In Siliguri, DataMites® facilitates ON DEMAND classroom-based Data Engineer training, enabling students to learn in a physical classroom environment under the guidance of qualified instructors.
With the Flexi-Pass from DataMites®, learners have the flexibility to create their own learning schedule by selecting courses based on their preferences and availability. It offers convenience and freedom in learning.
Yes, upon successfully completing the Data Engineer training program from DataMites®, you will receive certifications from renowned organizations such as the International Association of Business Analytics Certifications (IABAC), Jain (Deemed-to-be University), and NASSCOM FutureSkills Prime. These certifications validate your skills and knowledge in the field of data engineering, enhancing your credibility and career prospects.
At DataMites®, the Data Engineer Course in Siliguri is led by a seasoned instructor who possesses extensive industry experience and domain expertise in data engineering. They are dedicated to delivering comprehensive and practical training to equip you with the skills required in the field.
The DataMites Placement Assistance Team(PAT) facilitates the aspirants in taking all the necessary steps in starting their career in Data Science.

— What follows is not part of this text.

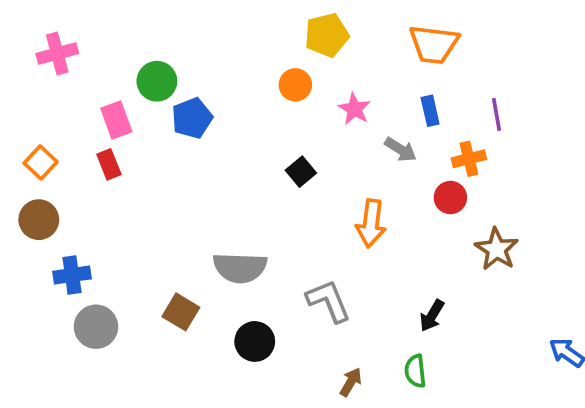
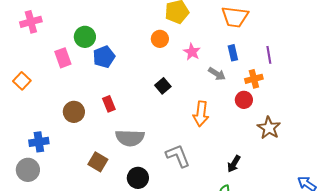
red rectangle: (109, 164) -> (109, 104), moved
brown circle: (39, 220) -> (74, 112), moved
gray circle: (96, 327) -> (28, 170), moved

Some of the services provided by PAT are: -
The DataMites Placement Assistance Team(PAT) conducts sessions on career mentoring for the aspirants with a view of helping them realize the purpose they have to serve when they step into the corporate world. The students are guided by industry experts about the various possibilities in the Data Science career, this will help the aspirants to draw a clear picture of the career options available. Also, they will be made knowledgeable about the various obstacles they are likely to face as a fresher in the field, and how they can tackle.
No, PAT does not promise a job, but it helps the aspirants to build the required potential needed in landing a career. The aspirants can capitalize on the acquired skills, in the long run, to a successful career in Data Science.